Although we don't believe in timing the market or panicking over daily movements, we do like to keep an eye on market changes -- just in case they're material to our investing thesis.

After today's declines -- in which the Dow Jones Industrial Average (^DJI 0.53%) lost 44 points, or 0.27%, the S&P 500 fell 0.25%, and the Nasdaq declined 0.44% -- 2014 has started off as quite the bearish year. After three days of trading, the Dow is down 151 points, or 0.91%, while the S&P 500 is off 21 points, or 1.16%, and the Nasdaq is down 62, points or 1.5%. Investors need to remember that sentiment can change quickly on Wall Street, and just because we had a great year in 2013, that doesn't guarantee a good one in 2014.

As Fools know, thinking long-term and considering a stock's potential for months and years, not just over a few days, is the best way to invest. But let's see why a few stocks made some big moves today, because the reason with our first company could change the direction the business heads in the future.

Within the Dow, Microsoft (MSFT 2.58%) closed the session down 2.11%, following a report from The Wall Street Journal indicating that both current CEO Steve Ballmer and former CEO and founder Bill Gates plan to stay on the Microsoft board for the foreseeable future. The news left many observers concerned that their continued presence could hamper a new CEO's independence. Gates and Ballmer have been the company's only two CEOs, and although they've brought the company a long way, Microsoft needs to change if it wants to stay relevant.  

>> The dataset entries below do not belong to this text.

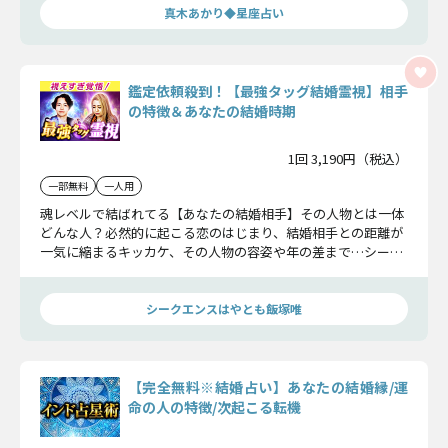
真木あかり◆星座占い
鑑定依頼殺到！【最強タッグ結婚霊視】相手
の特徴＆あなたの結婚時期
1回 3,190円（税込）
一部無料
一人用
魂レベルで結ばれてる【あなたの結婚相手】その人物とは一体
どんな人？必然的に起こる恋のはじまり、結婚相手との距離が
一気に縮まるキッカケ、その人物の容姿や年の差まで…シーク
エンスはやともとギャル霊媒師 飯塚唯が、あなたの結婚の運命
を明かします！
シークエンスはやとも飯塚唯
【完全無料※結婚占い】あなたの結婚縁/運
命の人の特徴/次起こる転機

Outside the Dow, a few analysts' ratings changes led to some big moves today. Facebook (META 0.34%) got a price target increase from Morgan Stanley (MS 0.64%), whose analyst believes the senior social-media company has a clear edge against its competitors when it comes to attracting advertising dollars. Morgan Stanley maintained its "overweight" rating but raised its price target from $53 to $62. The analyst also believes that Facebook's ads and video-ad tests on Instagram are a sign of likely increased revenue in the future.  

Earlier this afternoon, I discussed why Morgan Stanley downgraded another social-media company -- Twitter. And the firm didn't stop there with its downgrades today: It also cut eBay (EBAY 1.35%) from "overweight" to "equal weight," citing valuation and risks in 2014 and 2015 sales and earnings estimates because of slowing trends in Omnichannel/offline initiatives. eBay and Amazon.com have built out their seller and retailer networks so quickly that they're nearly maxed out. That doesn't mean sales or earnings are being estimated to shrink in the coming years -- just that growth will slow.  

Whether you agree or disagree with these upgrades and downgrades, remember that they're just the opinions of a few analysts. It's always best to take a number of differing opinions into consideration before making a buy or sell call, and a Wall Street analyst shouldn't carry more weight in your investing decisions than anyone else.